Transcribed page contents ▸
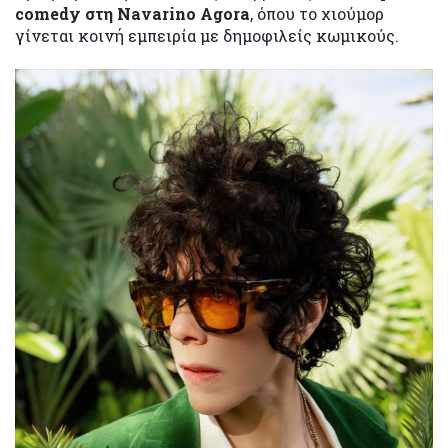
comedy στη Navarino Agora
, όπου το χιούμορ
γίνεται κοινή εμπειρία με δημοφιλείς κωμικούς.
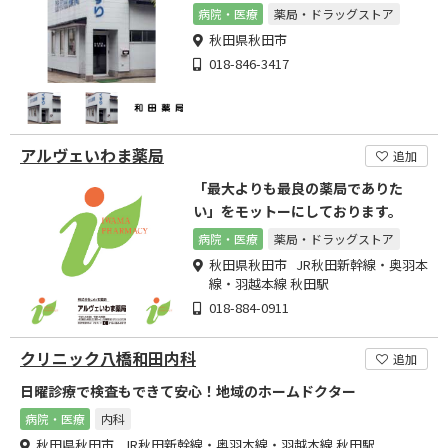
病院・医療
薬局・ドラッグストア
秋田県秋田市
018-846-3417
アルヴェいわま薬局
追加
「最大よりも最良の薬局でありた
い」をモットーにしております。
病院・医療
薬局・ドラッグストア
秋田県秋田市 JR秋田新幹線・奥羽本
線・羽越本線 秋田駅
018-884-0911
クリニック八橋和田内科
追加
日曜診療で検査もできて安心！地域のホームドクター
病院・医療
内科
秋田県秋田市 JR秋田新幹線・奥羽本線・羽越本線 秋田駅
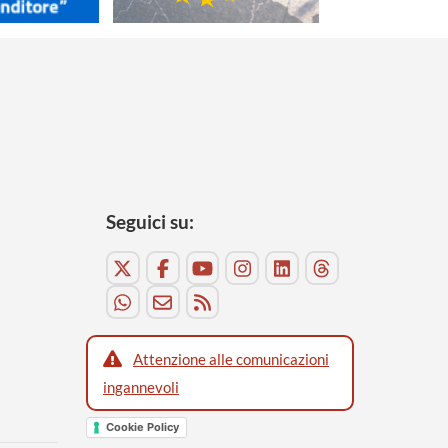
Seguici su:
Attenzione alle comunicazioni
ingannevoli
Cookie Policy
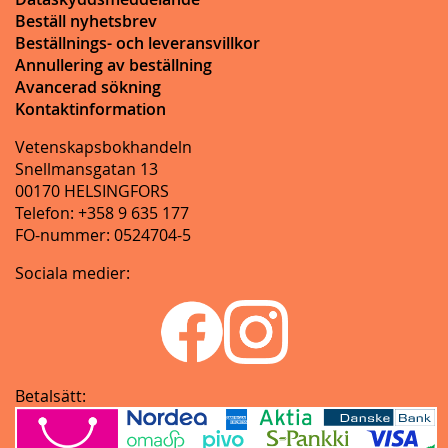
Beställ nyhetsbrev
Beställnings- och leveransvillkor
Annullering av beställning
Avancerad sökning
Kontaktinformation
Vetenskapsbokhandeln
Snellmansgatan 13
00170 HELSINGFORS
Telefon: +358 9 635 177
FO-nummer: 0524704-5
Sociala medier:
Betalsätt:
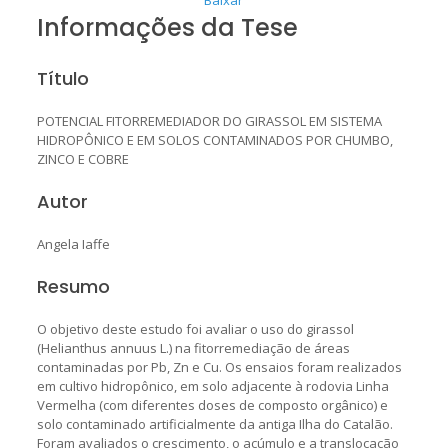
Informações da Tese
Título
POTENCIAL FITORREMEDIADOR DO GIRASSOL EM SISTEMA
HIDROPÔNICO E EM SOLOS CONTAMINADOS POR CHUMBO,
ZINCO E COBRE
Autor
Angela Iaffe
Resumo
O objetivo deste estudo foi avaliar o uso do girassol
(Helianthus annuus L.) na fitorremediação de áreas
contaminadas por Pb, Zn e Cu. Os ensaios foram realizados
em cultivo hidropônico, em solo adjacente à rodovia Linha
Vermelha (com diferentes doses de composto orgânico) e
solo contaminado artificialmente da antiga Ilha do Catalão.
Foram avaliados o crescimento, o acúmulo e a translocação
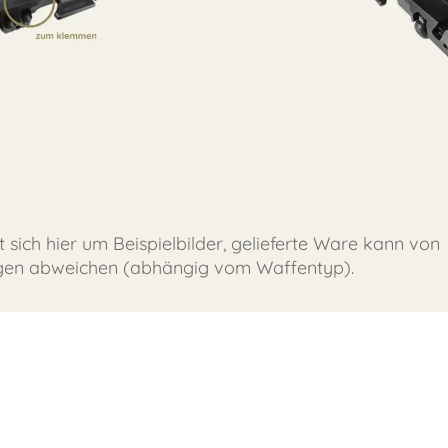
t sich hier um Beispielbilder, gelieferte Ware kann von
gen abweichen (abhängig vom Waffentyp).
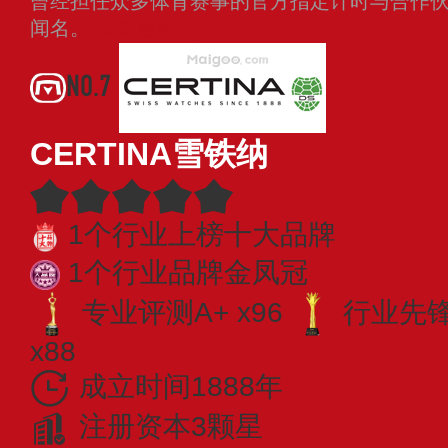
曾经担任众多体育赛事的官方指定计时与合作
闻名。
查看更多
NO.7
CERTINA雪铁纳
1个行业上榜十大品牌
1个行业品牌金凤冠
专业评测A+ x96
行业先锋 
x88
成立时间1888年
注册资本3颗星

TASK TO COMPLETE ▸ In the records above, find each line that holds the word "羽越本線"; copy all such lines.

ANSWER BOX ▸
線・羽越本線 秋田駅
秋田県秋田市 JR秋田新幹線・奥羽本線・羽越本線 秋田駅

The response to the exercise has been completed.